Personal Wealth Management / Politics
Few Surprises: Leaks and Trial Balloons Mute the Market Effects of Britain’s Tax Shifts
When digesting tax changs, remember how markets work.
Editors’ Note: MarketMinder is politically agnostic. We prefer no party nor any politician and assess developments for their economic and market implications only.
At last, the UK Budget is out. Chancellor of the Exchequer Rachel Reeves has opened her red briefcase, unveiled its contents and ended the prolonged uncertainty over what, exactly is in it.
Opening it revealed a lot, a hodge podge of stealth and non-stealth tax hikes, plus some modest relief that didn’t get nearly as much attention. Surveying headlines from publications that lean left and right, the reaction is universally negative, yet the FTSE 100 finished the day up nicely.[i] That doesn’t mean this Budget is some whopping positive, but it is preliminary evidence months’ of leaks—capped off by the Office for Budget Responsibility’s (OBR’s) releasing its analysis of the Budget pre-speech—sapped the negative surprise power.
As all the coverage points out, this Budget does raise the UK’s tax burden to the tune of £26 billion by fiscal 2029 – 2030. This figure isn’t arbitrary: The UK’s fiscal rules require the government to run a projected budget surplus within five years, based on the OBR’s forecasts. So every year, as forecasts evolve, governments from both parties tweak taxes and spending to keep five-year projections in check.
No one likes paying higher taxes. But stocks generally don’t deal in what people like and dislike. They zero in on corporate earnings and how those are likely to fare over the next 3 – 30 months. If the Budget included a tax change that was a) surprising and b) likely to cause earnings to be worse than expected, then that could have negative market implications. But a budget whose many, many tax provisions largely match expectations lacks that surprise power, which generally saps its market influence even as it creates winners and losers.
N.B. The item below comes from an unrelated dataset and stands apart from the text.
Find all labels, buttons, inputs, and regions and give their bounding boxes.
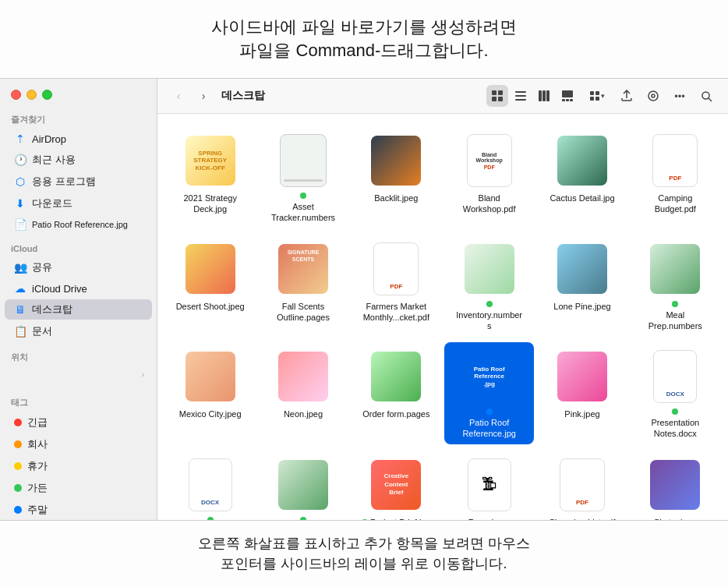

We think this Budget is the latter. It creates winners and losers, but the latter were already widely known thanks to all the Treasury’s trial balloons and public speculation. That includes the major individual tax provisions.
- Income tax bands will remain frozen an additional three years, through 2030 – 2031, dragging more people into the Higher Rate (40%) and Additional Rate (45%) bands as inflation lifts incomes.
- Basic and Higher dividend tax rates will rise 2 percentage points (ppts), to 10.75% and 35.75%, effective April 2026.
- Taxes on property and savings income will also rise 2 ppts, to 22% (Basic), 42% (Higher) and 47% (Additional), effective April 2027.
- Pre-tax contributions to “salary sacrifice” pension plans (the UK’s version of a 401(k)) will have a cap on their tax relief. Contributions over £2,000 annually will be subject to National Insurance Contribution (NIC) charges from April 2029.
- Properties valued over £2 million will get hit with a “high value council tax surcharge,” effective April 2028.
- Cash Individual Savings Account (ISA) annual contributions will be capped at £12,000, but total ISA (including stocks and shares ISAs) contribution limits will remain at £20,000, effective April 2027.
What isn’t here: income or capital gains tax rate hikes, an “exit tax” on wealthy people who leave the country, a wealth tax or any of the large changes that generated more fear this year. The ISA changes are aimed at incentivizing stock investment, which may have some silver linings for markets and, potentially, British investors. So while the higher burden on households is notable, it isn’t surprisingly higher. We see an argument that it is smaller than feared, which is often all stocks need to get over the hump.
Business-related provisions were also light on surprises … and included some underappreciated relief.
- Capital gains tax relief for company owners who sell their business to employee ownership trusts will drop from 100% to 50%, effective immediately (once the Budget is passed).
- The tax deduction for capital spending will drop from 18% to 14%, effective April 2026.
- Companies will be able to write off more of their up-front investment costs, with an allowance of 40% in the first year, effective January 2026.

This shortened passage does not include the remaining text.